What is being asked
The required output is the line with "UTA VÝCHODNÍHO BLOKU" plus all lines that follow it to the end of the listing below, written out exactly, with no pictures.
####
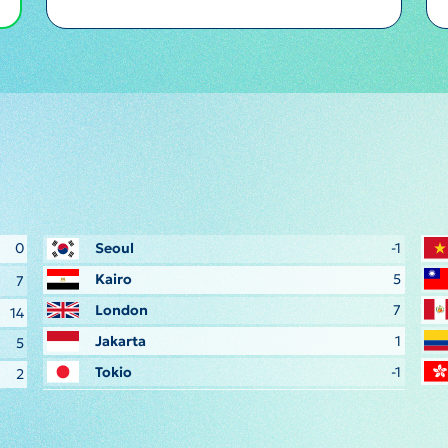
0
Seoul
-1
Kairo
5
7
London
7
14
Jakarta
1
5
Tokio
-1
2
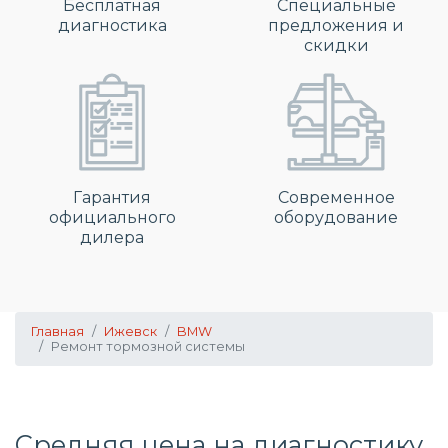
Бесплатная
Специальные
диагностика
предложения и
скидки
Гарантия
Современное
официального
оборудование
дилера
Главная
Ижевск
BMW
Ремонт тормозной системы
Средняя цена на диагностику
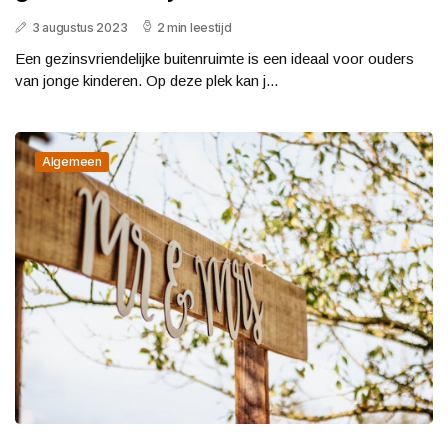
3 augustus 2023
2 min leestijd
Een gezinsvriendelijke buitenruimte is een ideaal voor ouders
van jonge kinderen. Op deze plek kan j...
Algemeen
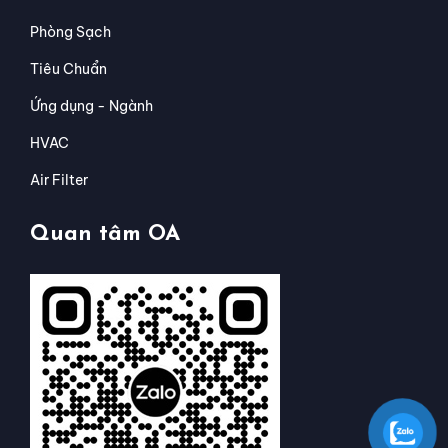
Phòng Sạch
Tiêu Chuẩn
Ứng dụng - Ngành
HVAC
Air Filter
Quan tâm OA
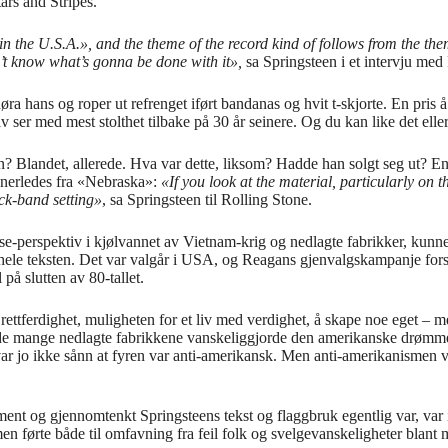
tars and Stripes.
 the U.S.A.», and the theme of the record kind of follows from the theme
n’t know what’s gonna be done with it»,
sa Springsteen i et intervju med
døra hans og roper ut refrenget iført bandanas og hvit t-skjorte. En pris 
v ser med mest stolthet tilbake på 30 år seinere. Og du kan like det eller
? Blandet, allerede. Hva var dette, liksom? Hadde han solgt seg ut? En 
annerledes fra «Nebraska»:
«If you look at the material, particularly on t
rock-band setting»
, sa Springsteen til Rolling Stone.
asse-perspektiv i kjølvannet av Vietnam-krig og nedlagte fabrikker, kunn
å hele teksten. Det var valgår i USA, og Reagans gjenvalgskampanje forsø
på slutten av 80-tallet.
rettferdighet, muligheten for et liv med verdighet, å skape noe eget –
de mange nedlagte fabrikkene vanskeliggjorde den amerikanske drømmen.
t var jo ikke sånn at fyren var anti-amerikansk. Men anti-amerikanismen
ment og gjennomtenkt Springsteens tekst og flaggbruk egentlig var, va
smen førte både til omfavning fra feil folk og svelgevanskeligheter blan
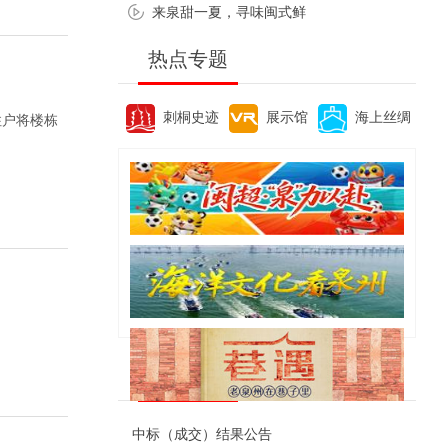
来泉甜一夏，寻味闽式鲜
热点专题
刺桐史迹
展示馆
海上丝绸
住户将楼栋
便民资讯
中标（成交）结果公告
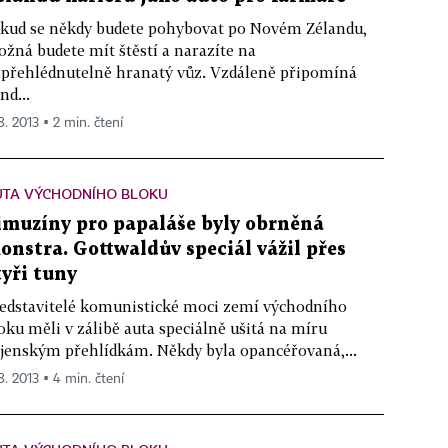
kud se někdy budete pohybovat po Novém Zélandu,
žná budete mít štěstí a narazíte na
přehlédnutelně hranatý vůz. Vzdáleně připomíná
nd...
8. 2013 ▪ 2 min. čtení
UTA VÝCHODNÍHO BLOKU
imuzíny pro papaláše byly obrněná
onstra. Gottwaldův speciál vážil přes
tyři tuny
edstavitelé komunistické moci zemí východního
oku měli v zálibě auta speciálně ušitá na míru
jenským přehlídkám. Někdy byla opancéřovaná,...
8. 2013 ▪ 4 min. čtení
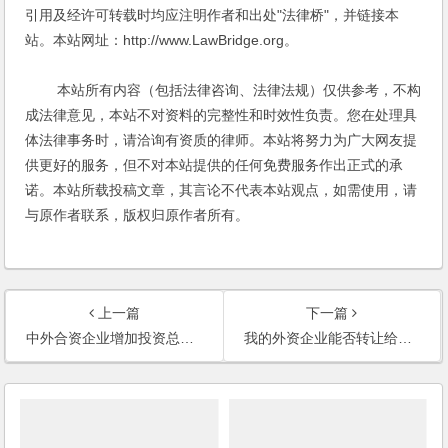
引用及经许可转载时均应注明作者和出处"法律桥"，并链接本
站。本站网址：http://www.LawBridge.org。
本站所有内容（包括法律咨询、法律法规）仅供参考，不构
成法律意见，本站不对资料的完整性和时效性负责。您在处理具
体法律事务时，请洽询有资质的律师。本站将努力为广大网友提
供更好的服务，但不对本站提供的任何免费服务作出正式的承
诺。本站所载投稿文章，其言论不代表本站观点，如需使用，请
与原作者联系，版权归原作者所有。
上一篇
下一篇
中外合资企业增加投资总额相关问题(2002)
我的外资企业能否转让给内资企业？(2002)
####
Solution
UTA VÝCHODNÍHO BLOKU
imuzíny pro papaláše byly obrněná
onstra. Gottwaldův speciál vážil přes
tyři tuny
edstavitelé komunistické moci zemí východního
oku měli v zálibě auta speciálně ušitá na míru
jenským přehlídkám. Někdy byla opancéřovaná,...
8. 2013 ▪ 4 min. čtení
引用及经许可转载时均应注明作者和出处"法律桥"，并链接本
站。本站网址：http://www.LawBridge.org。
本站所有内容（包括法律咨询、法律法规）仅供参考，不构
成法律意见，本站不对资料的完整性和时效性负责。您在处理具
体法律事务时，请洽询有资质的律师。本站将努力为广大网友提
供更好的服务，但不对本站提供的任何免费服务作出正式的承
诺。本站所载投稿文章，其言论不代表本站观点，如需使用，请
与原作者联系，版权归原作者所有。
上一篇
下一篇
中外合资企业增加投资总额相关问题(2002)
我的外资企业能否转让给内资企业？(2002)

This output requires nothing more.